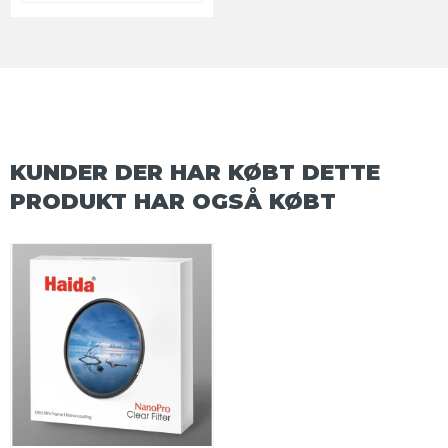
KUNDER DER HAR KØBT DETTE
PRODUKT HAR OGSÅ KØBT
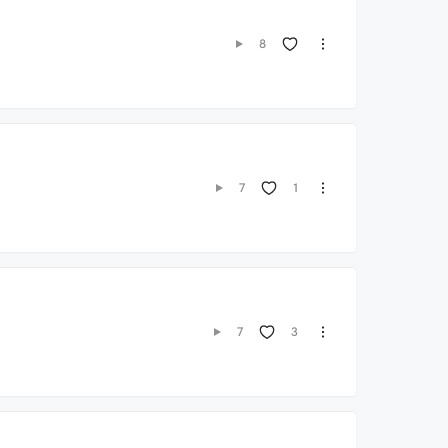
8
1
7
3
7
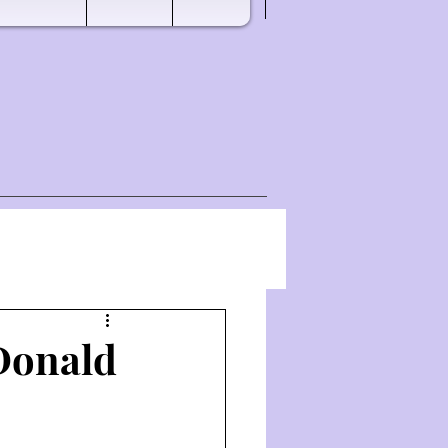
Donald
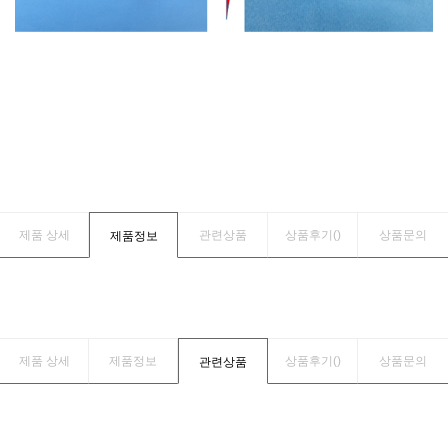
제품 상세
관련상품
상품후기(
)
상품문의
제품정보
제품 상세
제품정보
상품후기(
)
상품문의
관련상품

------------------------------

● **What is required**: Reproduce the entries above exactly. Do not include the images.

● **Problem solution**:
KUNDER DER HAR KØBT DETTE
PRODUKT HAR OGSÅ KØBT
8
1
7
3
7
Donald
제품 상세
관련상품
상품후기(
)
상품문의
제품정보
제품 상세
제품정보
상품후기(
)
상품문의
관련상품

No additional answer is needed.